======== Extracted records

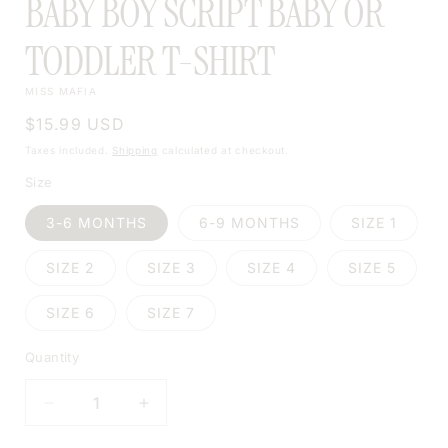
BABY BOY SCRIPT BABY OR
TODDLER T-SHIRT
MISS MAFIA
Regular
$15.99 USD
price
Taxes included.
Shipping
calculated at checkout.
Size
3-6 MONTHS
6-9 MONTHS
SIZE 1
SIZE 2
SIZE 3
SIZE 4
SIZE 5
SIZE 6
SIZE 7
Quantity
DECREASE
INCREASE
QUANTITY
QUANTITY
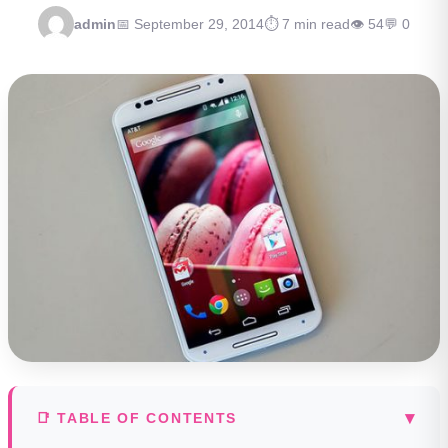
admin
📅 September 29, 2014
⏱ 7 min read
👁 54
💬 0
▾
📑 TABLE OF CONTENTS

================

**Problem details**
Print each line of the material above exactly, with the pictures removed from your copy.

**Completed exercise**
BABY BOY SCRIPT BABY OR
TODDLER T-SHIRT
MISS MAFIA
Regular
$15.99 USD
price
Taxes included.
Shipping
calculated at checkout.
Size
3-6 MONTHS
6-9 MONTHS
SIZE 1
SIZE 2
SIZE 3
SIZE 4
SIZE 5
SIZE 6
SIZE 7
Quantity
DECREASE
INCREASE
QUANTITY
QUANTITY
admin
📅 September 29, 2014
⏱ 7 min read
👁 54
💬 0
▾
📑 TABLE OF CONTENTS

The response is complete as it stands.